Task brief » Show every line from the data below that includes "офис".

Excerpted records »
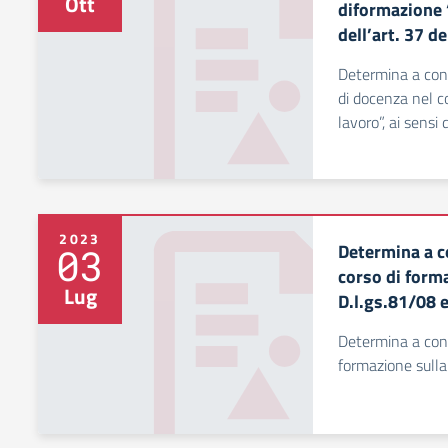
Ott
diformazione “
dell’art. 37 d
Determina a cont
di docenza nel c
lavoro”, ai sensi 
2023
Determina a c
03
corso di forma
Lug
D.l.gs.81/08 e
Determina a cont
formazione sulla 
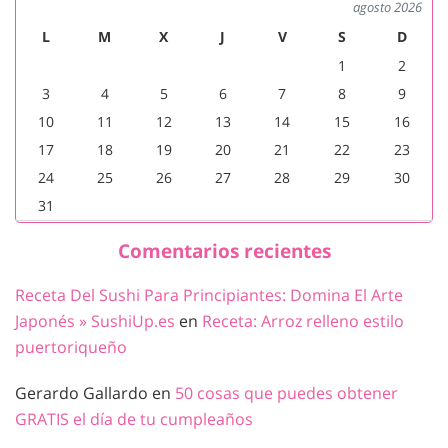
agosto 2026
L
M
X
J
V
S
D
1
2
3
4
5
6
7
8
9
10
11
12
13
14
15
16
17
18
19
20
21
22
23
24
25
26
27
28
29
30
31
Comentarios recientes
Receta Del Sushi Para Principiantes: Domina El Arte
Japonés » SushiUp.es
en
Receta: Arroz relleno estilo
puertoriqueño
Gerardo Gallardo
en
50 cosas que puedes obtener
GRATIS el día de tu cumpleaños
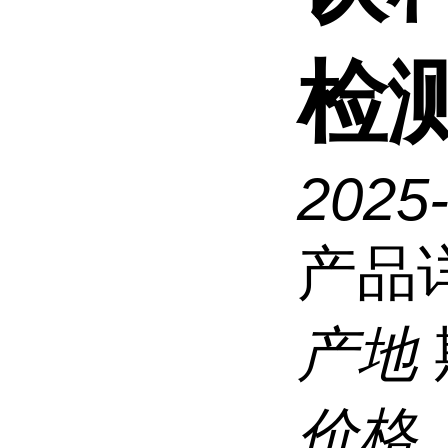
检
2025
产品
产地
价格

* * *

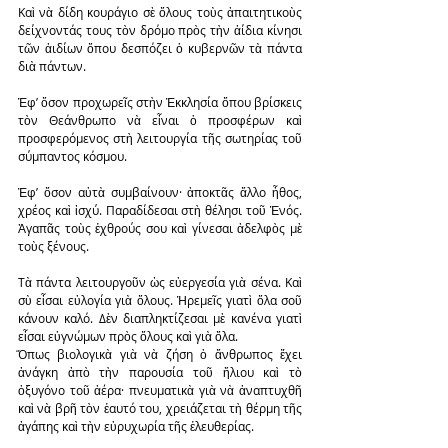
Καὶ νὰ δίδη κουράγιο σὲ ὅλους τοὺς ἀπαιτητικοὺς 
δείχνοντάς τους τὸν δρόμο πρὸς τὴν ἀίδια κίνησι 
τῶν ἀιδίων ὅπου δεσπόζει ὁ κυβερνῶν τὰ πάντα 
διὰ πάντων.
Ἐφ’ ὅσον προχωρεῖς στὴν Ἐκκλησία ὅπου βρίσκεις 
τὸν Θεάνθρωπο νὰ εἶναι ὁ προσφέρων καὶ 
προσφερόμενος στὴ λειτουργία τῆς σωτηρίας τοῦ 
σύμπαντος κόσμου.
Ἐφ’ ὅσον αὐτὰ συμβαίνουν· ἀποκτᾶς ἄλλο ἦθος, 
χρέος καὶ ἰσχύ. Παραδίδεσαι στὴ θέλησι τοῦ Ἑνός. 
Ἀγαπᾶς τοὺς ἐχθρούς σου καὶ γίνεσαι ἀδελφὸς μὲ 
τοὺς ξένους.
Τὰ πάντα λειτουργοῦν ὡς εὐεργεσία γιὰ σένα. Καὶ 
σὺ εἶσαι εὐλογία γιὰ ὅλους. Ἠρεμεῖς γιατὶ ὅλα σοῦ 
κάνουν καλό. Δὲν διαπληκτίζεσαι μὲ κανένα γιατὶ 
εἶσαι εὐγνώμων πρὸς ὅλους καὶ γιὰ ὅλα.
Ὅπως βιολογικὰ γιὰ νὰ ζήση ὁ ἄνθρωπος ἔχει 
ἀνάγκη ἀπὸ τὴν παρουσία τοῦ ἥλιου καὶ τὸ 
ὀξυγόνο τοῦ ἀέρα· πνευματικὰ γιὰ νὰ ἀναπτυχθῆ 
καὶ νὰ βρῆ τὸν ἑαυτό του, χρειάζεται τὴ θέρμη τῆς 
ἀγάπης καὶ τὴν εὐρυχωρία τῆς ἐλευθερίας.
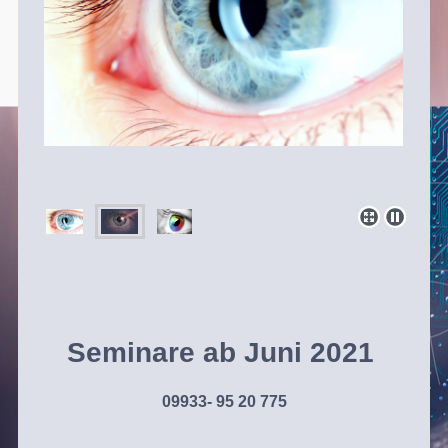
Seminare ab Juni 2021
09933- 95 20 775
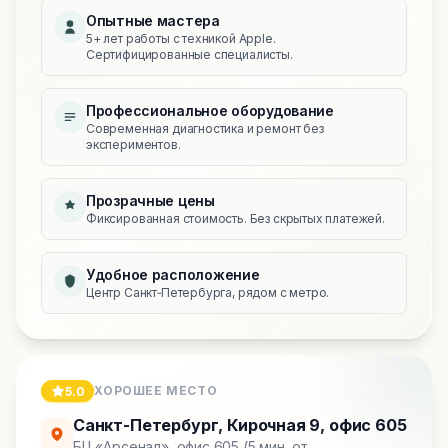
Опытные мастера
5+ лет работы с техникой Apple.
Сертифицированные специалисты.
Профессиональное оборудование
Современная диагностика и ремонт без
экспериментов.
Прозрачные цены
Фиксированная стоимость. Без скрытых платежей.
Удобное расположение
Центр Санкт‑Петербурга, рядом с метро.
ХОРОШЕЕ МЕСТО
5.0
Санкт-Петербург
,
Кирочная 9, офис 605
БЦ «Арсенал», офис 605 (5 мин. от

Exercise answer »
Кирочная 9, офис 605
БЦ «Арсенал», офис 605 (5 мин. от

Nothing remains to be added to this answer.